Après recherches et réflexions, voici une définition de mon cru. La « culture du viol » renvoie à une société qui banalise, voire tolère le harcèlement et les agressions à caractères sexuels. Cela ne veut pas dire que la société pousse au viol ou l’encourage.

Cette expression, aussi provocante soit-elle, permet de mettre des mots sur des situations difficilement qualifiables et trop longtemps ignorées. Aucun des mots « culture » et « viol » n’est choisi au hasard. Leur but est justement d’attirer l’attention, provoquer un effet sur l’imaginaire et susciter une réaction.

Un dossier éclairé

La rentrée d’automne a été marquée, une fois de plus, par plusieurs histoires liées, directement ou indirectement, à la « culture du viol » dans les universités.

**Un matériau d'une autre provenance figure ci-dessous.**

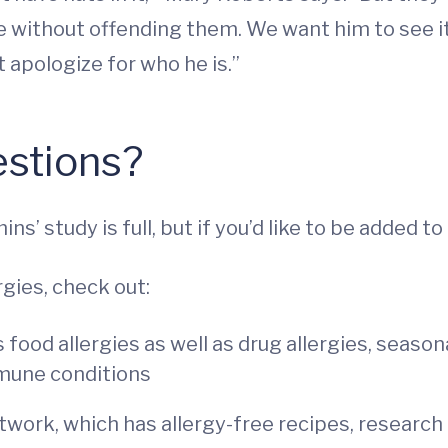
e without offending them. We want him to see it
 apologize for who he is.”
estions?
s’ study is full, but if you’d like to be added to 
gies, check out:
 food allergies as well as drug allergies, season
mmune conditions
work, which has allergy-free recipes, researc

L’expression se doit donc d’être expliquée tout comme ses origines, ses mythes et ses usages. Plus que jamais, la question se pose : existe-t-il une « culture du viol » sur les campus ? Une chercheure de l’Université McGill vient d’obtenir une subvention de partenariat de 2,5 M$ pour tenter de répondre à cette question. Dans les différents campus montréalais, plusieurs ressources existent pour les victimes de harcèlement et violence. Par ailleurs, si la campagne « Sans oui, c’est non ! » est un véritable premier pas dans la bonne direction, il reste des actions concrètes à mener.

Le dossier spécial de ce numéro vise avant tout à permettre une meilleure compréhension de ce qu’est la culture du viol. Au-delà des quiproquos qui peuvent exister autour de l’expression en tant que telle, une prise de conscience des réalités qui y sont liées est nécessaire.